AIM OF THE TASK: Only text belongs in your copy of the listing below; reproduce it exactly and leave out the pictures.

RECORDS SHOWN:
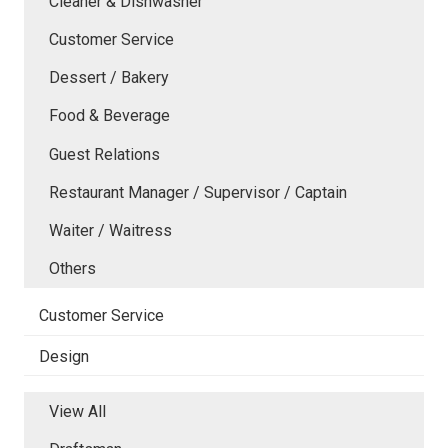
Cleaner & Dishwasher
Customer Service
Dessert / Bakery
Food & Beverage
Guest Relations
Restaurant Manager / Supervisor / Captain
Waiter / Waitress
Others
Customer Service
Design
View All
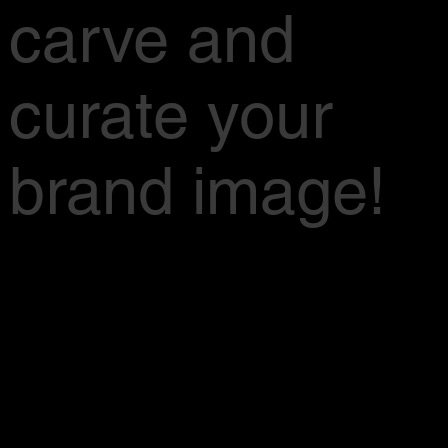
carve and
curate your
brand image!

RESULT OF THIS TASK:
Cleaner & Dishwasher
Customer Service
Dessert / Bakery
Food & Beverage
Guest Relations
Restaurant Manager / Supervisor / Captain
Waiter / Waitress
Others
Customer Service
Design
View All
carve and
curate your
brand image!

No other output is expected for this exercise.